# Cleaning up Craftsman mono tube lathe



## Dave Paine (May 30, 2012)

A friend gave me his Craftsman mono tube lathe to pass onto another friend. The lathe has been replaced by a NOVA DVR XP.

Before sending this on I decided to cleanup the decades of dust, and see what else may need tuning up.

The tube had not been lubricated for awhile, it had small dings and scratches. No wonder the original owner friend complained of difficulty in moving the tail stock.

WD40 and some wet-dry paper to the rescue. In a few seconds all was working smoothly again.

Removed the tailstock and cleaned up the threads.
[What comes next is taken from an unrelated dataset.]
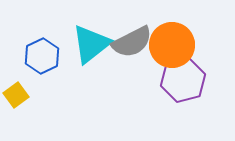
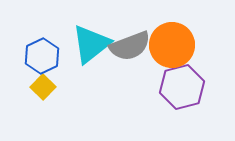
gray semicircle: moved 2 px left, 4 px down; rotated 6 degrees clockwise
purple hexagon: moved 1 px left, 7 px down
yellow square: moved 27 px right, 8 px up; rotated 10 degrees counterclockwise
Another part of the lathe which was overdue for lubrication.

Lots of old dust to remove, especially in the motor. An open drip induction motor is going to collect dust from a lathe. A consequence of the inexpensive price point of the lathe.

The pulleys had slipped over time. I had to use a pulley extractor to get them off The lathe pulley had slipped off sufficient the locking screw was not engaging in the machined flat section. It was now on the round section of the shaft.

After re-aligning the pulleys, I re-mounted the motor, attached the belt, and powered up. It is now running as good as new.

The original owner friend commented the lathe was noisy and vibrated a lot. I am not going to try any turning, but I do not feel the no load sound is noisy. I can just hear the hum of the motor.

Perhaps my friend needed to have cleaned this more often.

The lathe is now ready for the other friend to collect.

I have a new respect for all you folks who are using these mono tube lathes. The small levers for locking everything and their design would frustrate me.

The fact you are making some turnings with the lathe is testimony to your skill rather than the design of the lathe. :thumbsup:


----------



## robert421960 (Dec 9, 2010)

i had one and hated it so i sold it
my dad has one and everytime i use it i hate the handles too:yes::yes:


----------



## Dave Paine (May 30, 2012)

robert421960 said:


> i had one and hated it so i sold it
> my dad has one and everytime i use it i hate the handles too:yes::yes:


My friend did not turn up today, called away to a domestic issue.

The lathe was taking up too much space, and I am in need of the space, so I decided to drop off the lathe. 

He was still away at his domestic crisis.

I feel this will become another part of his tool collection.

I do not think he has used the previous donations of a Radial Arm Saw (from me) or a table saw (from the same original friend).

I am happy that the lathe is in a good operating condition if my friend ever attempts to use it.


----------